Karin maakte samen met haar patiënt een plan voor leefstijlaanpassingen. Daarnaast werd gekozen voor een lage dosis van een anti-obesitas-medicijn. “Ze raakte sneller verzadigd en was niet meer de hele dag bezig met eten. Dit steuntje in de rug stimuleerde haar om verder te gaan. Nu focust ze op haar lichaam te voeden i.p.v. vullen en is ze begonnen met zwemmen. Ze is ruim 20 kilo afgevallen, de ziekte van Crohn verliest terrein, en ze geniet weer van het spelen met haar jonge kinderen. Dit geeft haar veel vertrouwen en mij veel voldoening. Het is supermooi om samen met patiënten te ontdekken hoe je je leven zo kan inrichten dat je kan doen wat je belangrijk en leuk vindt.”

De patiënt als inspiratiebron

Karin vertelt over een 80-jarige man met diabetes type 1, die er dagelijks met de ATB-fiets op uit trekt. “Voor hem is de natuur heel belangrijk. Die helpt hem om tegenslagen te verwerken en om actief te blijven. Na het bericht dat hij een vorm van leukemie had, besloot hij 1000 kilometer in maand te gaan fietsen en dit is hem gelukt. Hij wil het wel van de daken schreeuwen; beweging is het beste medicijn. Zijn veerkracht is superinspirerend.”

Soms kost het Karin veel moeite om erachter te komen wat of wie voor een patiënt de drijfveer is om gezonder te gaan leven. Het ontmoedigt haar niet. “Ik geloof in de kracht van leefstijl. En ik ben er van overtuigd dat we allemaal ergens gemotiveerd voor zijn. Als het lukt om dat helder te krijgen en om de patiënt vervolgens zelf aan het roer te zetten, dan kan je ver komen.”

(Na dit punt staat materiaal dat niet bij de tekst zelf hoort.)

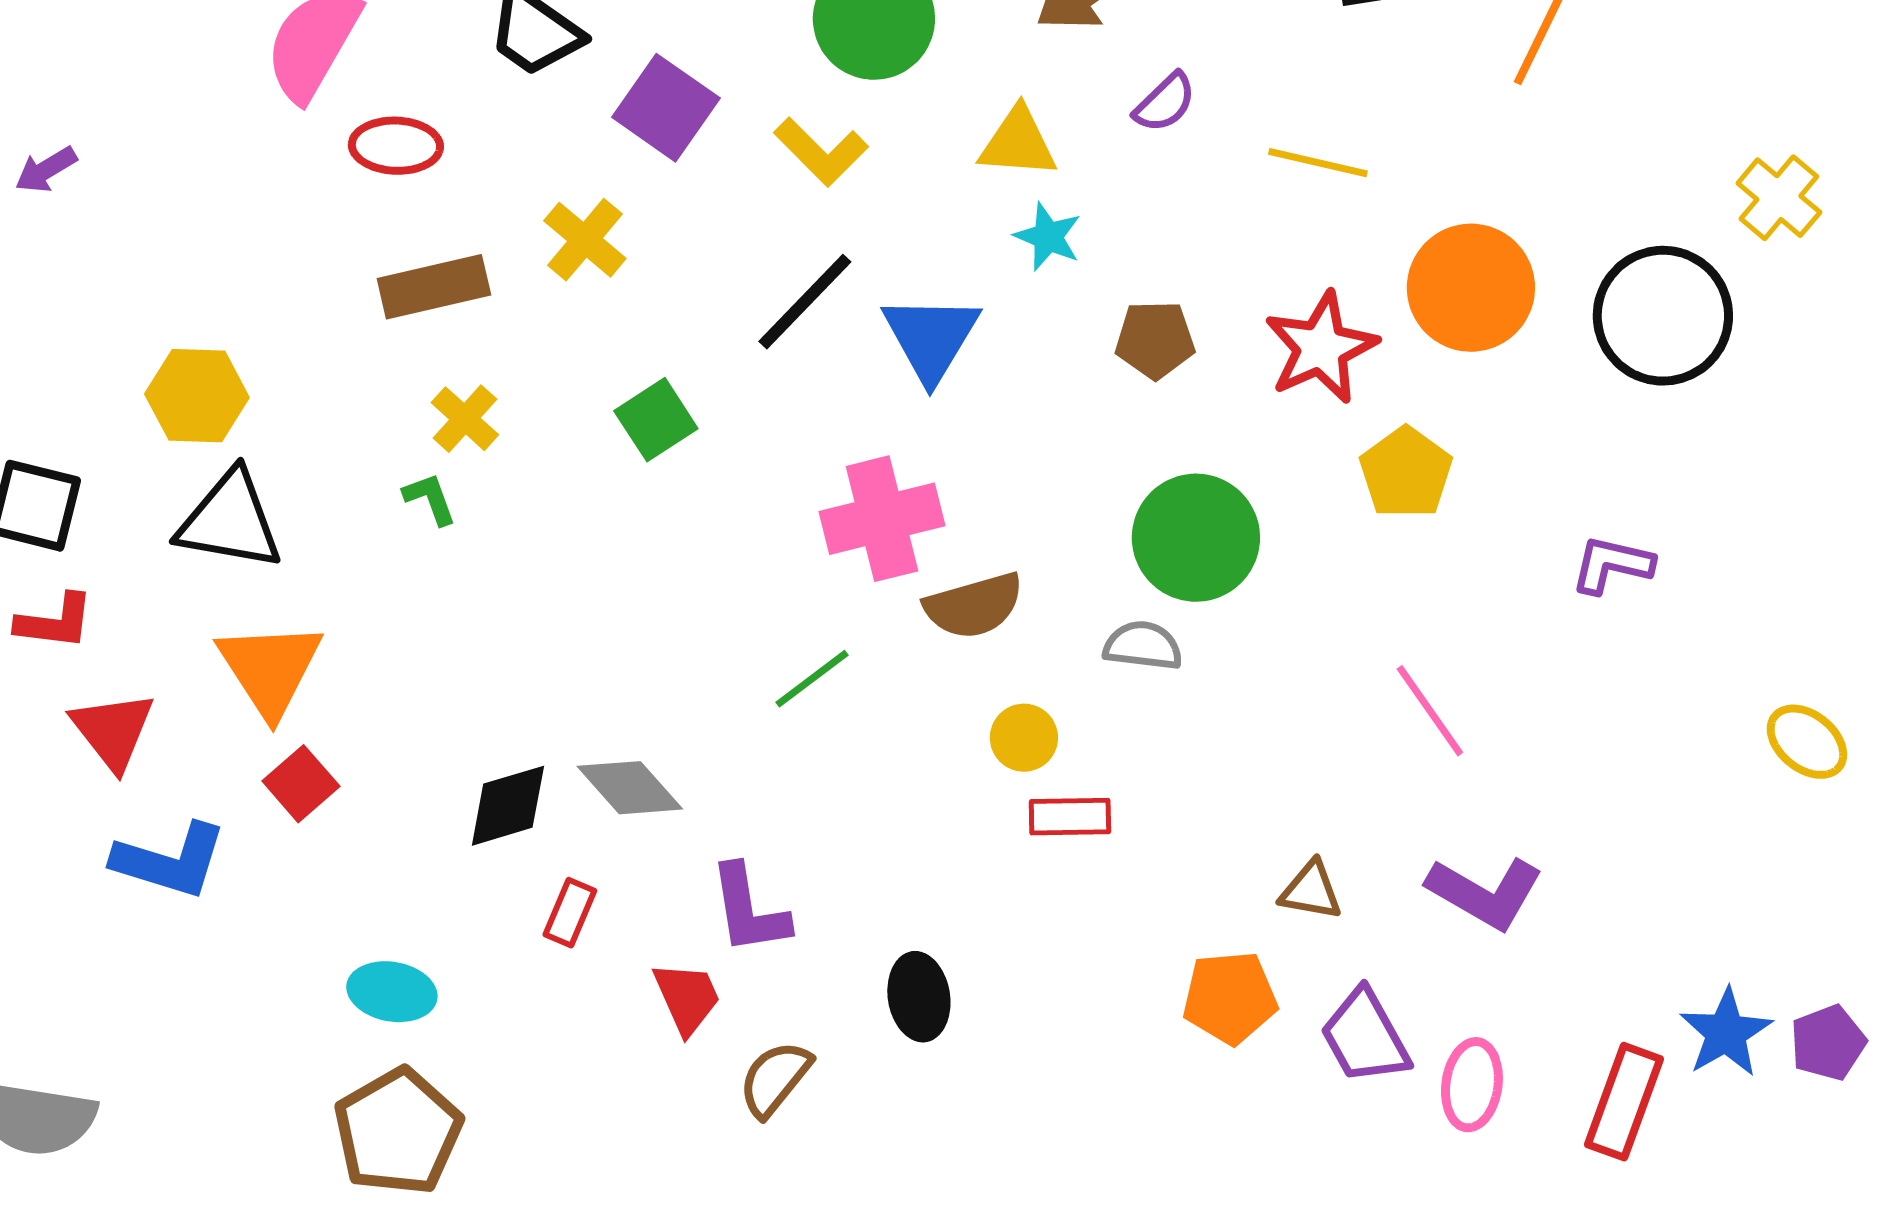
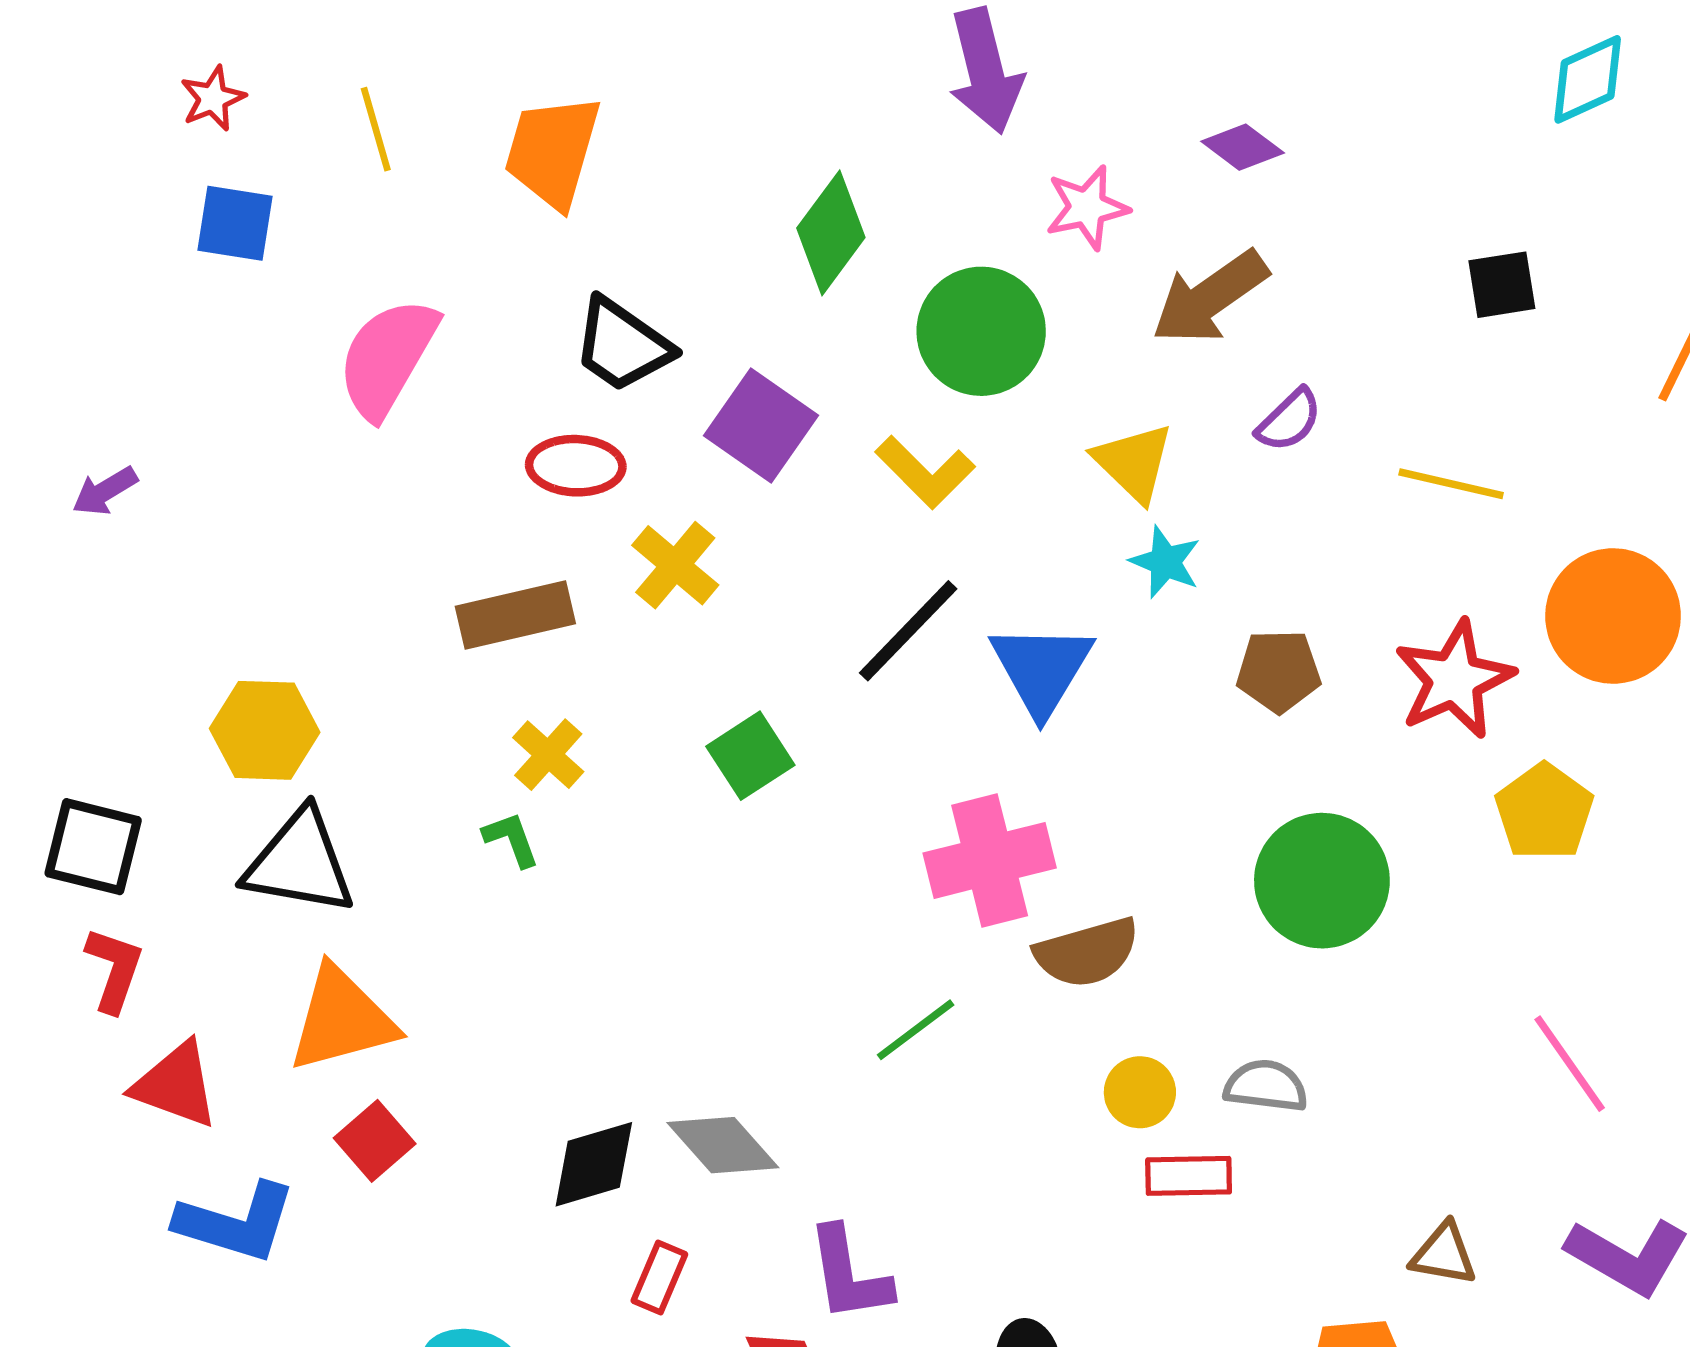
yellow triangle: (1018, 143) -> (1134, 463), turned 40
red ellipse: (396, 146) -> (576, 466), moved
red L-shape: (55, 622) -> (114, 969), turned -78
gray semicircle: (1143, 646) -> (1266, 1086), moved
orange triangle: (270, 669) -> (342, 1019), turned 48
red triangle: (113, 731) -> (176, 1085), turned -32

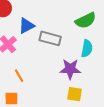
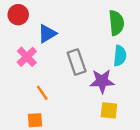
green semicircle: (86, 20) -> (116, 23), turned -65
gray rectangle: (50, 38) -> (77, 62), moved, turned 60

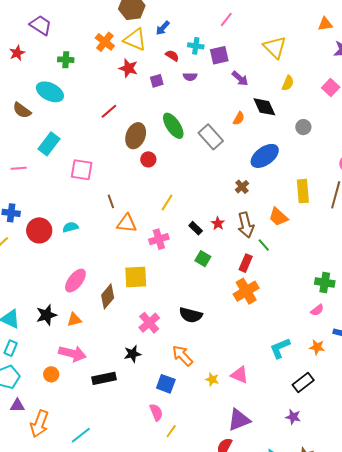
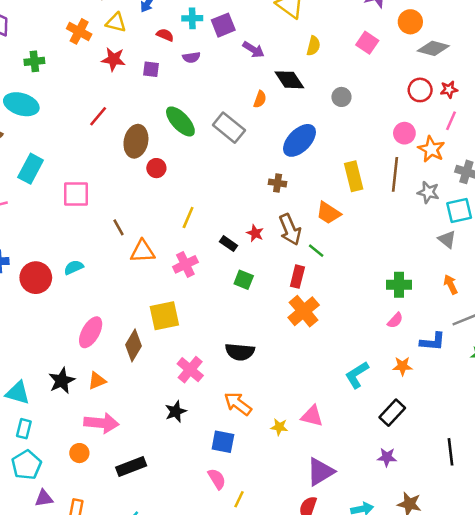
yellow triangle: (135, 40) -> (116, 23), size x0.7
purple square: (157, 81) -> (151, 69), turned 32
brown cross: (242, 187) -> (278, 183), turned -32
black rectangle: (104, 378) -> (131, 466), moved

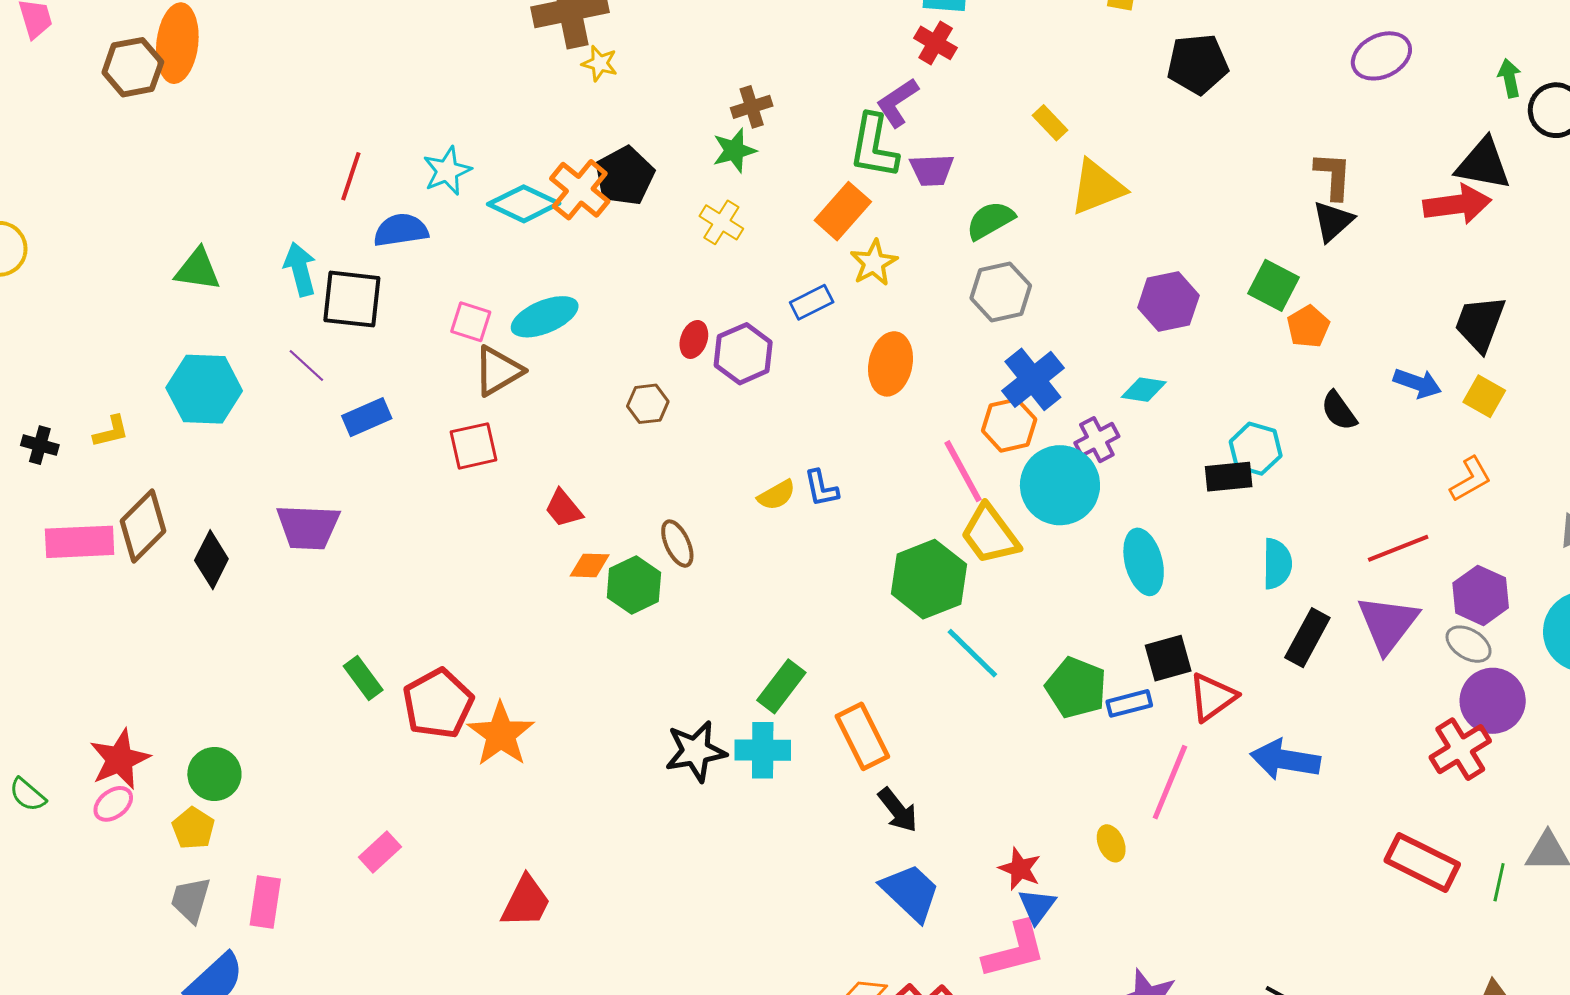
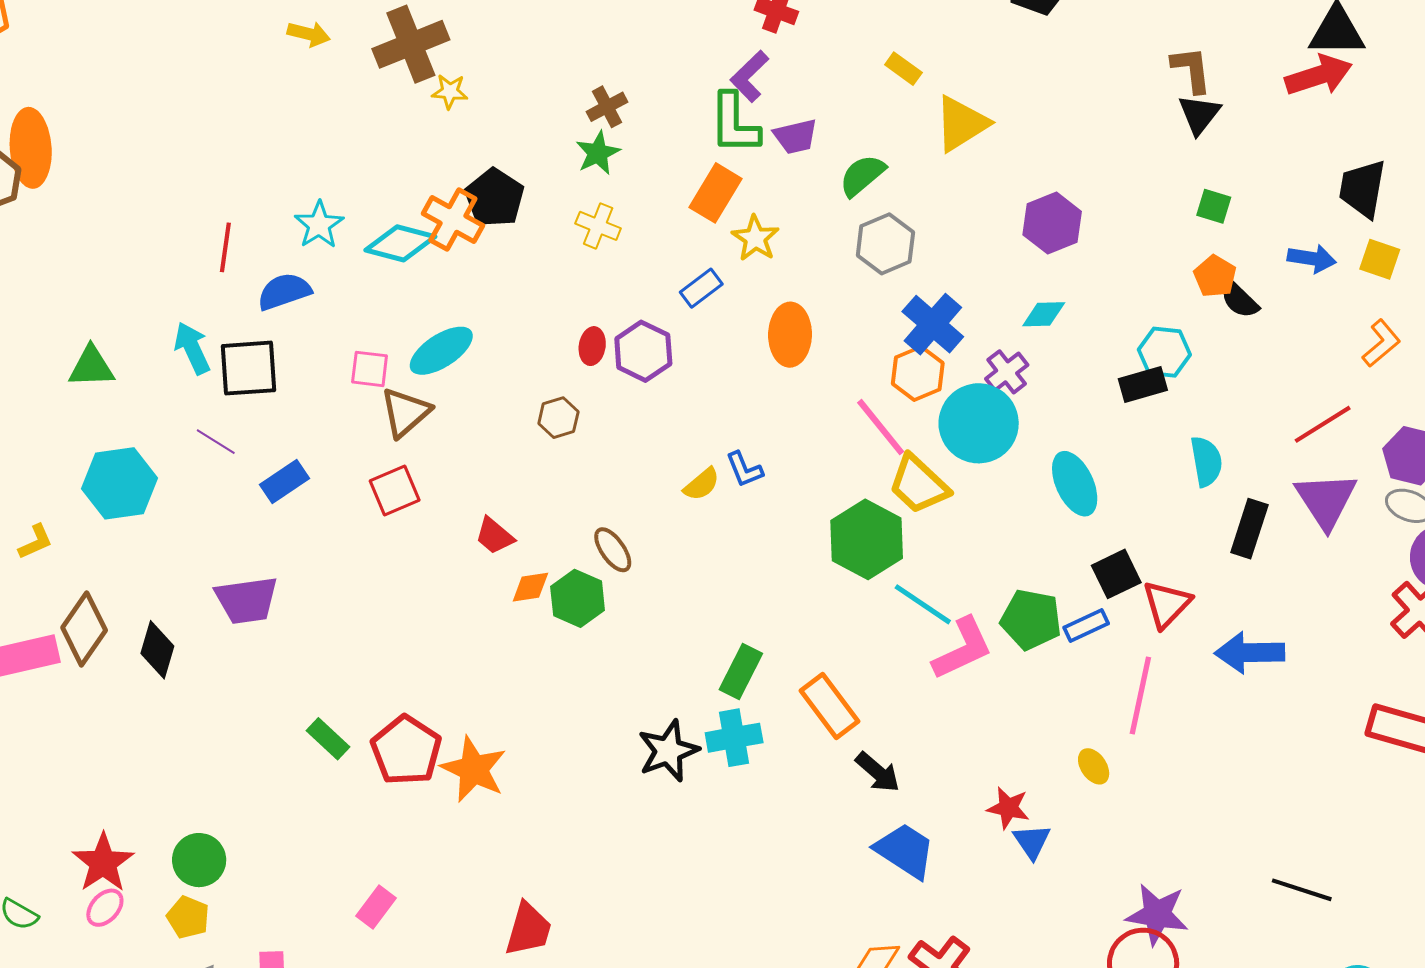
green square: (1273, 285) -> (1214, 206), moved, size x0.7
orange pentagon: (1308, 327) -> (1215, 276), moved
pink L-shape: (1014, 950) -> (963, 649), moved

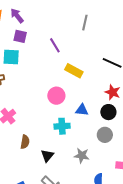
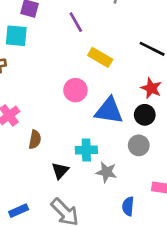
blue triangle: (82, 110) -> (109, 111), size x1.6
cyan cross: (62, 126) -> (86, 150), moved
brown semicircle: (25, 142) -> (35, 140), moved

Drie tips voor een gesprek over leefstijl in de spreekkamer

  1. Vraag toestemming om over leefstijl, gewicht, roken te praten
    “Ik heb het graag met je over leefstijlfactoren die van invloed zijn op het ontstaan van je klachten, vind je dat goed?”
  2. Breng de leefstijl in kaart aan de hand van hulpmiddelen (die tot de verbeelding spreken)
    “Handige tools zijn De Leefstijlcheck en het Leefstijlroer van Arts & Leefstijl. Maar ook het Spinnenweb van Positieve Gezondheid. Dit helpt om in een paar minuten de leefstijl van een patiënt in kaart te brengen en er achter te komen waar iemand zelf mee aan de slag wil.
  3. Ga op zoek naar de motivatie van de patiënt
    Stel vragen als: “Waar heb je nu het meest behoefte aan?”, Wat zou nu een volgende stap zijn?”, “Wat is daar voor nodig?” of: “Als je bent afgevallen of gestopt bent met roken, wat is er dan veranderd?”